«Метафизика» Аристотеля начинается со следующего текста: «Все люди от природы стремятся к знанию. Свидетельством тому — привязанность к чувственным восприятиям: помимо их пользы, восприятия эти ценятся ради них самих, и больше всех то, которое осуществляется с помощью глаз: ибо мы ставим зрение, можно сказать, выше всего остального, не только ради деятельности, но и тогда, когда не собираемся делать что-либо. Объясняется это тем, что чувство зрения в наибольшей мере содействует нашему познанию и обнаруживает много различий [ в вещах ]»,1 Слова Аристотеля можно было бы поставить эпиграфом к настоящей главе и ко всей теории художественного познания Альберти.
Своей эмблемой Альберти избрал крылатый глаз, а в трактате об архитектуре воздал хвалу зрению как самому острому из чувств. Это давало повод говорить о «платонизме» Альберти, хотя, как уже отмечено, Альберти черпал здесь не у Платона непосредственно, а у Цицерона. Суть дела не столько в «платонизме», «цицеронианстве» или «аристотелизме», сколько в черте, отличающей все духовное движение Ренессанса. Вспомним Леонардо.
Для людей Ренессанса зрение было тем чувством, которое наиболее приближало их к действительности. В эпоху Ренессанса отношение «оптической формы» к «форме бытия» не трактовалось в духе метафизического дуализма, разрывавшего связь между «вещью в себе» и «явлением» этой вещи, зрительные образы были одним из путей к существу вещей, были, в частности для Альберти, как мы уже видели, наиболее универсальным естественным языком и письмом, позволявшим постигать и читать «книгу природы».
Различение видимой и реальной формы, optische Form и Daseinsform, прочно вошло в обиход искусствоведов со времени появления общеизвестной книги Гильдебрандта. Однако самое это различение имеет давнюю историю и, взятое само по себе, не в специфически-гильдебранд- товском смысле, может трактоваться весьма различно — в зависимости от исходных общефилософских предпосылок, сознательных или бессознательных, лежащих в его основе, то есть в зависимости от той или иной познавательной оценки зрения.

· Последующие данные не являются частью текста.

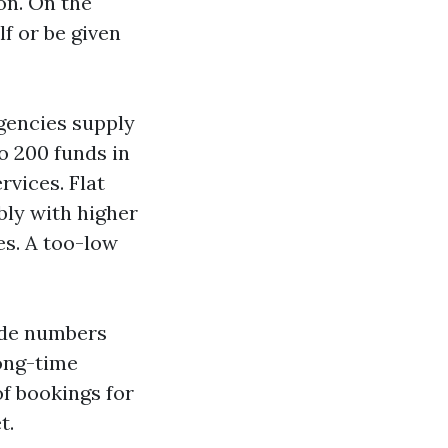
on. On the
f or be given
gencies supply
to 200 funds in
rvices. Flat
bly with higher
es. A too-low
wide numbers
long-time
of bookings for
t.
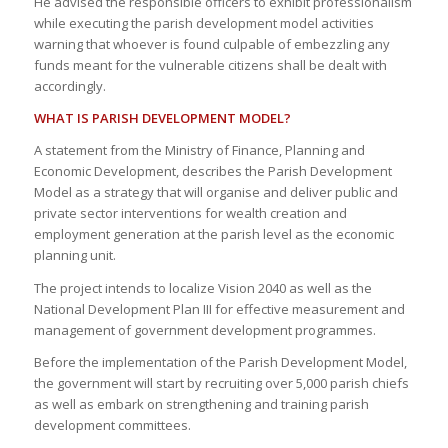
He advised the responsible officers to exhibit professionalism
while executing the parish development model activities
warning that whoever is found culpable of embezzling any
funds meant for the vulnerable citizens shall be dealt with
accordingly.
WHAT IS PARISH DEVELOPMENT MODEL?
A statement from the Ministry of Finance, Planning and
Economic Development, describes the Parish Development
Model as a strategy that will organise and deliver public and
private sector interventions for wealth creation and
employment generation at the parish level as the economic
planning unit.
The project intends to localize Vision 2040 as well as the
National Development Plan III for effective measurement and
management of government development programmes.
Before the implementation of the Parish Development Model,
the government will start by recruiting over 5,000 parish chiefs
as well as embark on strengthening and training parish
development committees.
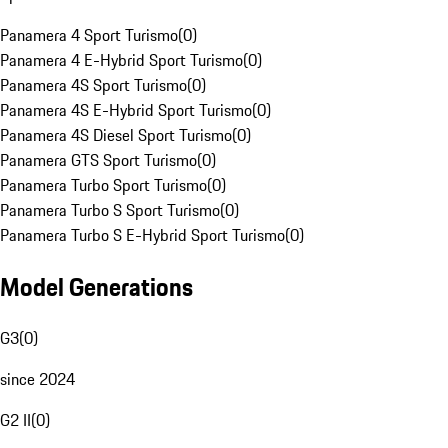
Panamera 4 Sport Turismo
(
0
)
Panamera 4 E-Hybrid Sport Turismo
(
0
)
Panamera 4S Sport Turismo
(
0
)
Panamera 4S E-Hybrid Sport Turismo
(
0
)
Panamera 4S Diesel Sport Turismo
(
0
)
Panamera GTS Sport Turismo
(
0
)
Panamera Turbo Sport Turismo
(
0
)
Panamera Turbo S Sport Turismo
(
0
)
Panamera Turbo S E-Hybrid Sport Turismo
(
0
)
Model Generations
G3
(
0
)
since 2024
G2 II
(
0
)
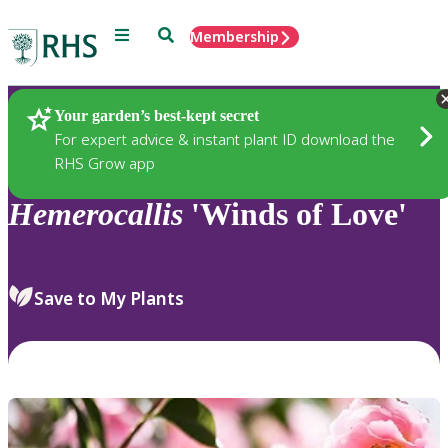
Menu
Search
Membership
Home
Plants
Your garden’s best-kept secret
For expert advice & instant plant ID download the
RHS Grow app
Hemerocallis
'Winds of Love'
Save to My Plants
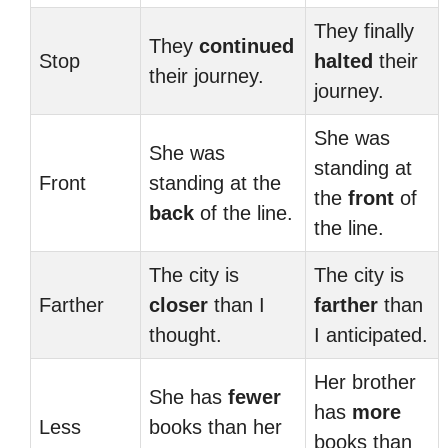
They finally
They
continued
Stop
halted
their
their journey.
journey.
She was
She was
standing at
Front
standing at the
the
front
of
back
of the line.
the line.
The city is
The city is
Farther
closer
than I
farther
than
thought.
I anticipated.
Her brother
She has
fewer
has
more
Less
books than her
books than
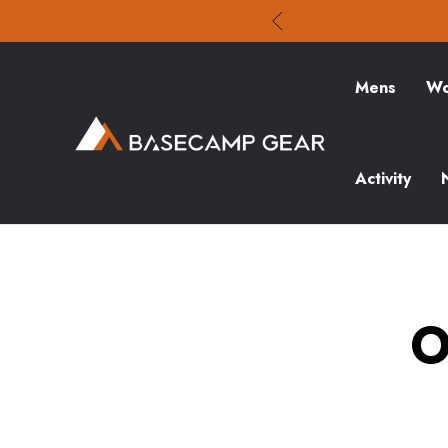
Mens
Wo
Activity
O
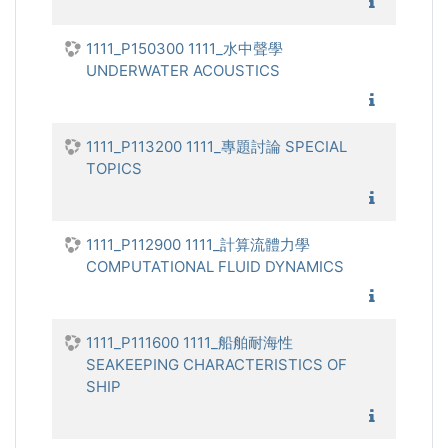
1111_電
1111_P150300 1111_水中聲學
UNDERWATER ACOUSTICS
1111_水
1111_P113200 1111_專題討論 SPECIAL
TOPICS
1111_專
1111_P112900 1111_計算流體力學
COMPUTATIONAL FLUID DYNAMICS
1111_計
1111_P111600 1111_船舶耐海性
SEAKEEPING CHARACTERISTICS OF
SHIP
1111_船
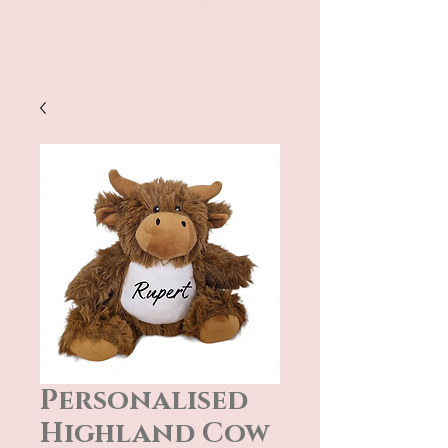
Personalised
Highland Cow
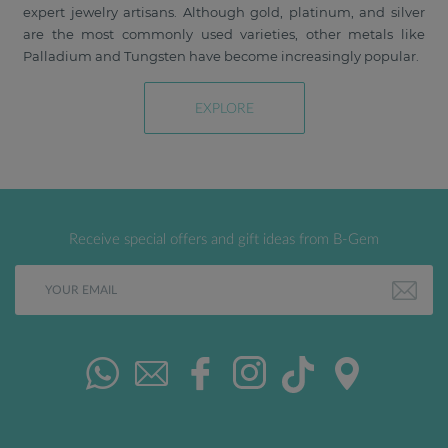
expert jewelry artisans. Although gold, platinum, and silver
are the most commonly used varieties, other metals like
Palladium and Tungsten have become increasingly popular.
EXPLORE
Receive special offers and gift ideas from B-Gem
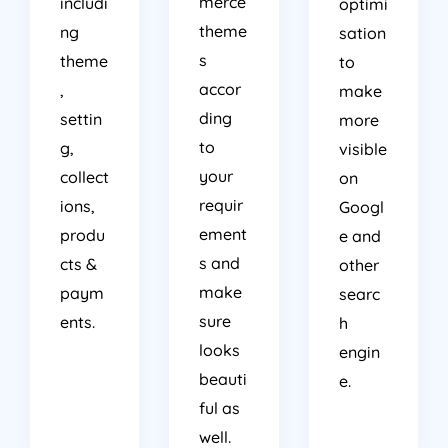
merce
includi
optimi
theme
ng
sation
s
theme
to
accor
,
make
ding
settin
more
to
g,
visible
your
collect
on
requir
ions,
Googl
ement
produ
e and
s and
cts &
other
make
paym
searc
sure
ents.
h
looks
engin
beauti
e.
ful as
well.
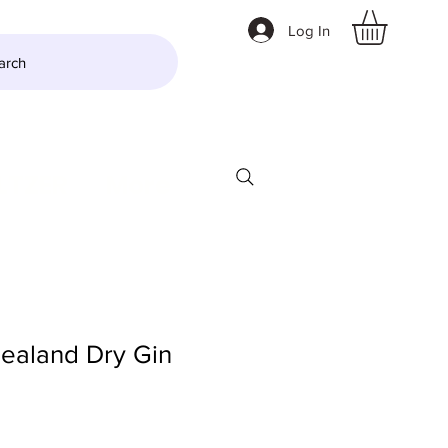
Log In
arch
LTZER
More
aland Dry Gin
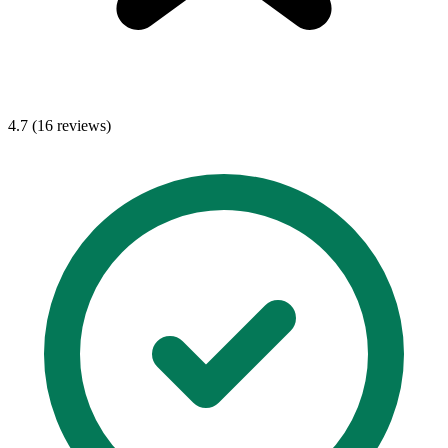
4.7 (16 reviews)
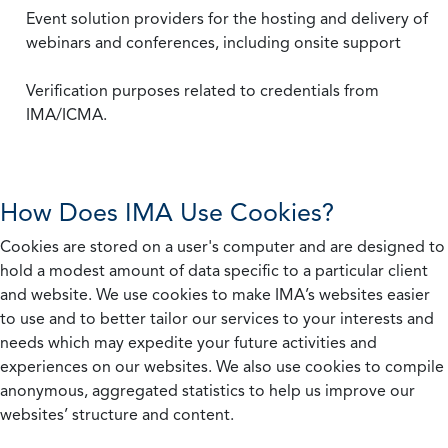
Event solution providers for the hosting and delivery of
webinars and conferences, including onsite support
Verification purposes related to credentials from
IMA/ICMA.
How Does IMA Use Cookies?
Cookies are stored on a user's computer and are designed to
hold a modest amount of data specific to a particular client
and website. We use cookies to make IMA’s websites easier
to use and to better tailor our services to your interests and
needs which may expedite your future activities and
experiences on our websites. We also use cookies to compile
anonymous, aggregated statistics to help us improve our
websites’ structure and content.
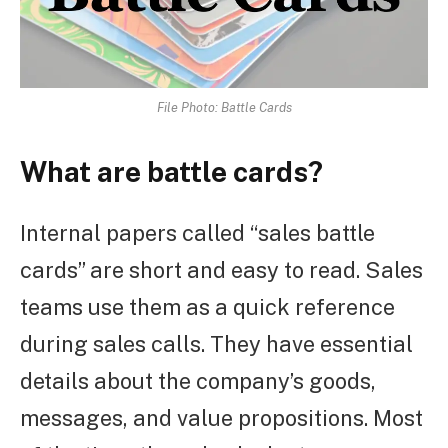
File Photo: Battle Cards
What are battle cards?
Internal papers called “sales battle
cards” are short and easy to read. Sales
teams use them as a quick reference
during sales calls. They have essential
details about the company’s goods,
messages, and value propositions. Most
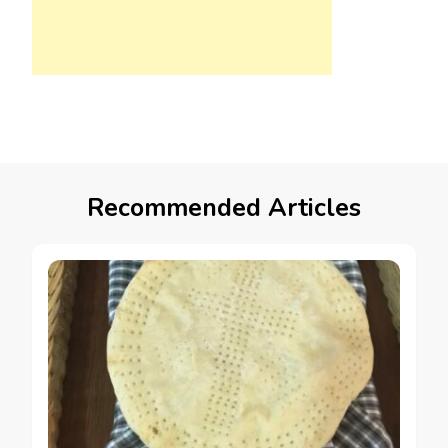
Recommended Articles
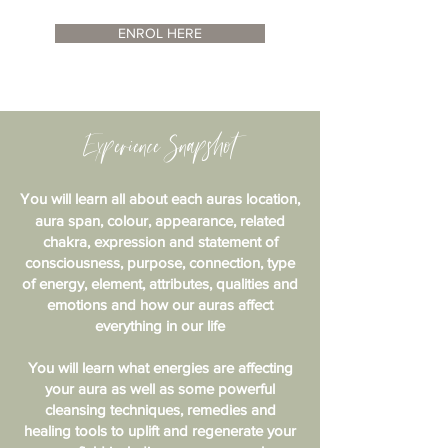
ENROL HERE
Experience Snapshot
Y
ou will learn all about each auras location,
aura span, colour, appearance, related
chakra, expression and statement of
consciousness, purpose, connection, type
of energy, element, attributes, qualities and
emotions and how our auras affect
everything in our life
You will learn what energies are affecting
your aura as well as some powerful
cleansing techniques, remedies and
healing tools to uplift and regenerate your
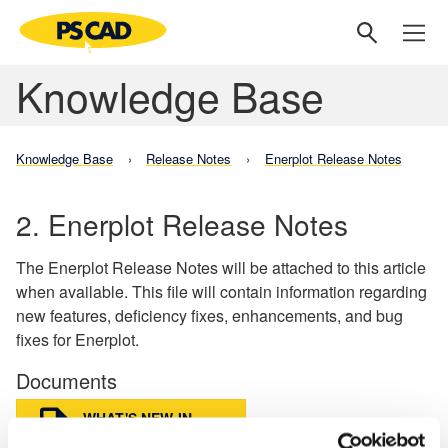
Knowledge Base
Knowledge Base
Release Notes
Enerplot Release Notes
2. Enerplot Release Notes
The Enerplot Release Notes will be attached to this article
when available. This file will contain information regarding
new features, deficiency fixes, enhancements, and bug
fixes for Enerplot.
Documents
WHAT'S NEW IN
ENERPLOT V1.1.0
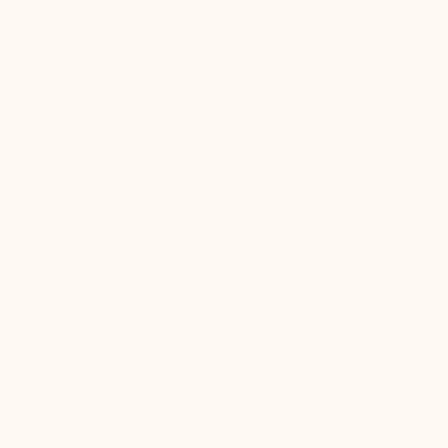
Men’s height-increasing shoes
Women’s height-increasin
MEN'S SHOES
New arrivals
Best sellers
Wedding
Max elevation

All shoes

Styles
Selection of the season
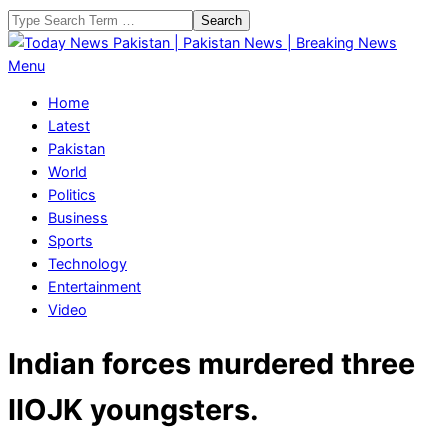
Skip
Search
to
content
Today
Primary
Menu
News
Navigation
Home
Pakistan
Menu
Latest
|
Pakistan
Pakistan
World
News
Politics
|
Business
Breaking
Sports
News
Technology
Entertainment
Video
Indian forces murdered three
IIOJK youngsters.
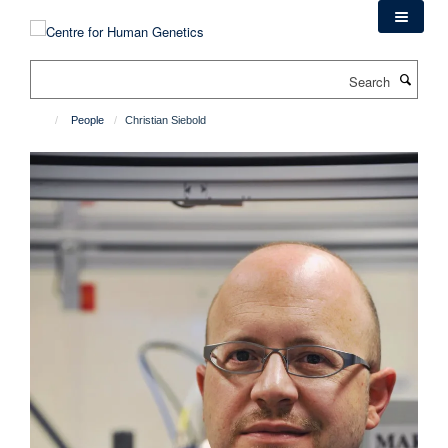
Skip
to
main
Search
content
People
Christian Siebold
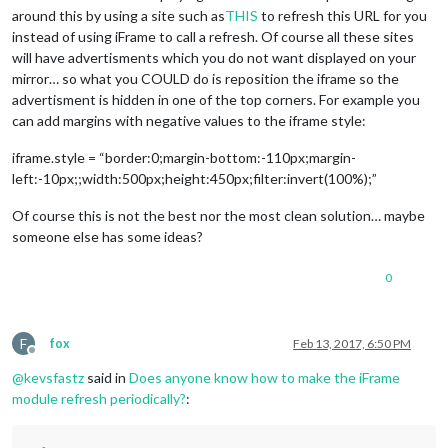
around this by using a site such as
THIS
to refresh this URL for you
instead of using iFrame to call a refresh. Of course all these sites
will have advertisments which you do not want displayed on your
mirror… so what you COULD do is reposition the iframe so the
advertisment is hidden in one of the top corners. For example you
can add margins with negative values to the iframe style:
iframe.style = “border:0;margin-bottom:-110px;margin-
left:-10px;;width:500px;height:450px;filter:invert(100%);”
Of course this is not the best nor the most clean solution… maybe
someone else has some ideas?
0
F
fox
Feb 13, 2017, 6:50 PM
Offline
@
kevsfastz
said in
Does anyone know how to make the iFrame
module refresh periodically?
:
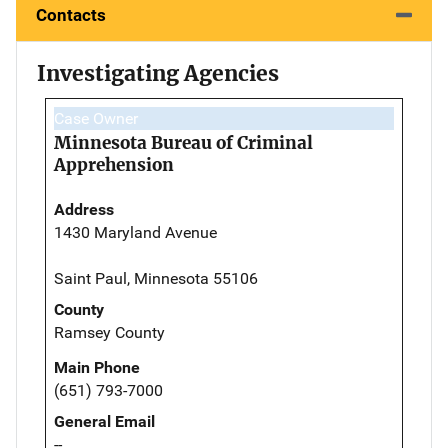
Contacts
Investigating Agencies
Case Owner
Minnesota Bureau of Criminal
Apprehension
Address
1430 Maryland Avenue
Saint Paul, Minnesota 55106
County
Ramsey County
Main Phone
(651) 793-7000
General Email
--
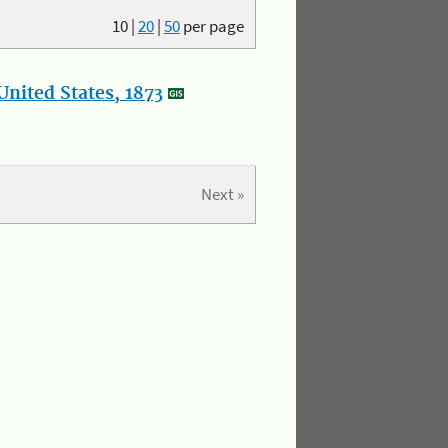
10
|
20
|
50
per page
nited States, 1873
Next »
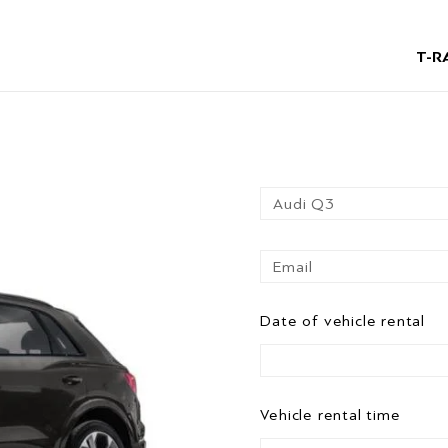
T-R
Date of vehicle rental
Vehicle rental time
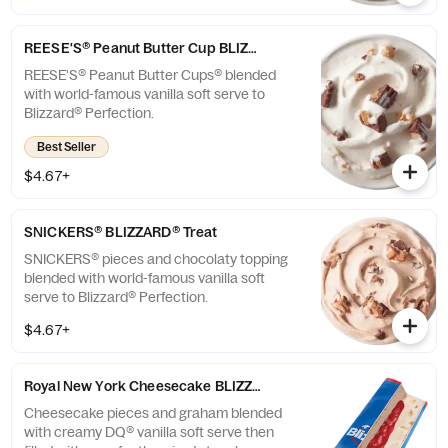
REESE'S® Peanut Butter Cup BLIZZARD® Treat
REESE'S® Peanut Butter Cups® blended
with world-famous vanilla soft serve to
Blizzard® Perfection.
Best Seller
$4.67+
SNICKERS® BLIZZARD® Treat
SNICKERS® pieces and chocolaty topping
blended with world-famous vanilla soft
serve to Blizzard® Perfection.
$4.67+
Royal New York Cheesecake BLIZZARD® Treat
Cheesecake pieces and graham blended
with creamy DQ® vanilla soft serve then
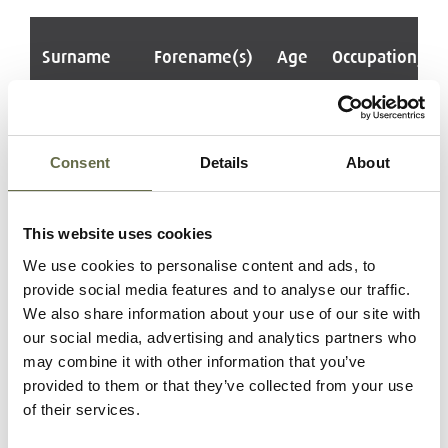
Surname
Forename(s)
Age
Occupation/Ra
Farrelly
Maurice
26
ARP Warden
Phillip
Consent
Details
About
McKenna
John (Sean)
15
Shop Assistant
and ARP
This website uses cookies
Messenger
We use cookies to personalise content and ads, to
provide social media features and to analyse our traffic.
Quinn
John
18
ARP Warden
We also share information about your use of our site with
Roderick
our social media, advertising and analytics partners who
(Rory)
may combine it with other information that you’ve
provided to them or that they’ve collected from your use
Hood
Robert
17
Sackman and
of their services.
Dalzell
ARP Warden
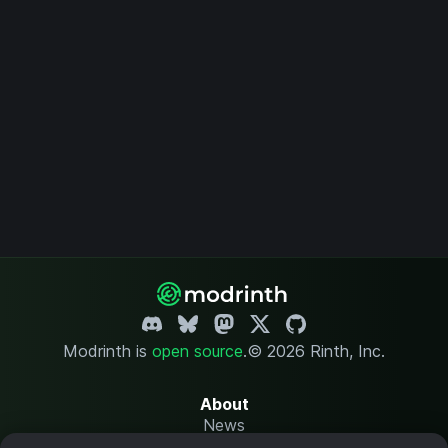
Modrinth is
open source
.
© 2026 Rinth, Inc.
About
News
Changelog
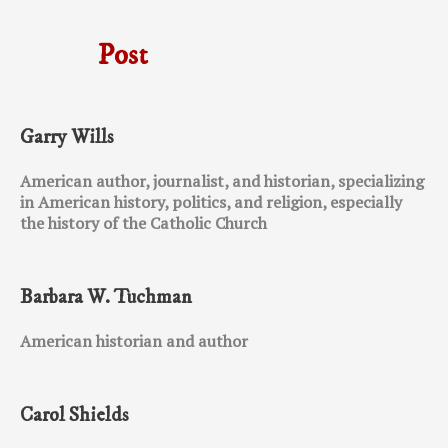
Post
Garry Wills
American author, journalist, and historian, specializing
in American history, politics, and religion, especially
the history of the Catholic Church
Barbara W. Tuchman
American historian and author
Carol Shields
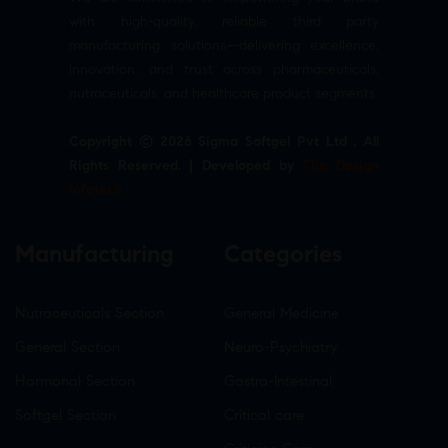
with high-quality, reliable third party
manufacturing solutions—delivering excellence,
innovation, and trust across pharmaceuticals,
nutraceuticals, and healthcare product segments.
Copyright © 2026 Sigma Softgel Pvt Ltd . All
Rights Reserved. | Developed by
The Design
Infotech
Manufacturing
Categories
Nutraceuticals Section
General Medicine
General Section
Neuro-Psychiatry
Hormonal Section
Gastro-Intestinal
Softgel Section
Critical care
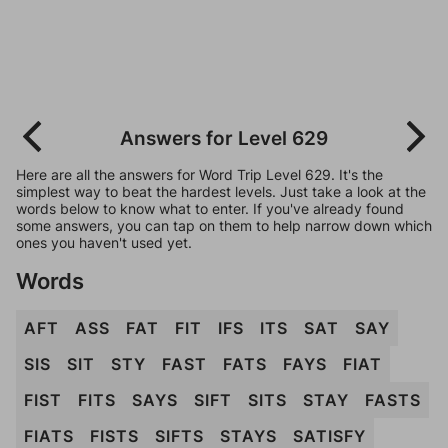
Answers for Level 629
Here are all the answers for Word Trip Level 629. It's the
simplest way to beat the hardest levels. Just take a look at the
words below to know what to enter. If you've already found
some answers, you can tap on them to help narrow down which
ones you haven't used yet.
Words
AFT
ASS
FAT
FIT
IFS
ITS
SAT
SAY
SIS
SIT
STY
FAST
FATS
FAYS
FIAT
FIST
FITS
SAYS
SIFT
SITS
STAY
FASTS
FIATS
FISTS
SIFTS
STAYS
SATISFY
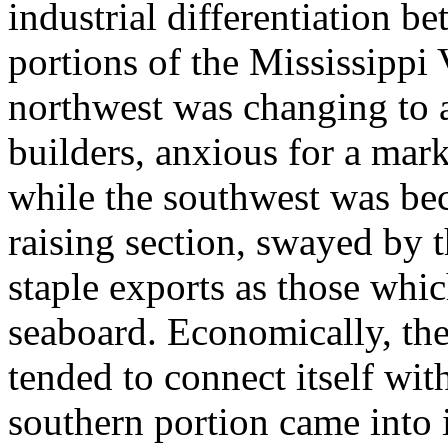
industrial differentiation b
portions of the Mississippi
northwest was changing to 
builders, anxious for a marke
while the southwest was be
raising section, swayed by 
staple exports as those whi
seaboard. Economically, the
tended to connect itself wit
southern portion came into 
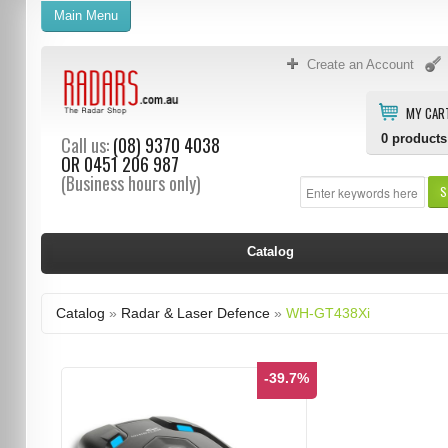
Main Menu
Create an Account
MY CAR
0
products
Call us:
(08) 9370 4038
OR
0451 206 987
(Business hours only)
S
Catalog
Catalog
»
Radar & Laser Defence
»
WH-GT438Xi
-39.7%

Известно, что уже Витрувий различал «симметрию», то есть соразмерность, присущую самому сооружению, и «евритмию», или соответствие частей, так, как оно открывается нашему глазу, если угодно — «реальную форму» предмета в отличие от «оптической». Ев- ритмия определяется Витрувием как «красивая внешность и подобающий вид сочетаемых воедино членов», тогда как соразмерность есть соответствие членов «самого сооружения ». Витрувий знает, что «предметы имеют иной вид, находятся в непосредственной близости, иной — если они на высоком месте, не такой же в закрытом и отличный на открытом». Поэтому-то и следует, по его мнению, установив «основание соразмерности» и произведя расчет всех размеров, принять во внимание «природу места », «назначение », «внешний вид » и путем «сокращений или добавлений » достичь такой уравновешенности, чтобы «все представлялось правильным и ничего не оставалось желать в смысле зрительного облика ». Или, как говорит Витрувий в конце главы, посвященной навэдиумам, атриумам и залам, чтобы «изящный вид их не получился отличным от подлинных соразмерностей ».3
Если обратиться к другому существенному и не менее известному тексту античности, к не раз цитировавшемуся свидетельству Пли- нияо Лисиппе, то и там мы найдем различение «видимой» и «реальной» формы. «Его большая заслуга для развития скульптуры состоит в том, — говорит о Лисиппе Плиний, — что он передавал волосы естественно, делал головы меньше, чем древние мастера, а тело подвижнее и суше, так что рост фигуры представлялся выше. Нет латинского слова для перевода греческого понятия симметрия, которую он тщательно наблюдал, изменяя квадратные формы древних статуарных идеалов путем новых, не применявшихся приемов, и он сам часто говорил, что фигуры, сделанные ими [древнейшими мастерами], изображают людей таковыми, каковы они есть, его же статуи — какими мы их видим ».4
Обратимся теперь к Альберти. «Между рисунками живописца и архитектора разница та, — говорит он, — что первый старается показать выступающие части предметов тенями и сокращающимися линиями и углами на картине, а архитектор, пренебрегая тенями, выступающие части помечает на плане. Членения и вид главных и боковых фасадов он показывает в другом чертеже определенными линиями и истинными углами, вычерчивая расстояния не в кажущихся, видимых размерах, а в определенных и точных ». В конце своего трактата Альберти пишет: «Многие вещи, расположенные на низком месте или окруженные чересчур низкими стенами, будут представляться по этой причине меньшими, чем она есть на самом деле. Наоборот, многие, поставленные высоко, если приподнять пол или стену, начинают издали представляться гораздо крупнее, чем были». Таким образом, и здесь — то же противопоставление videri и esse.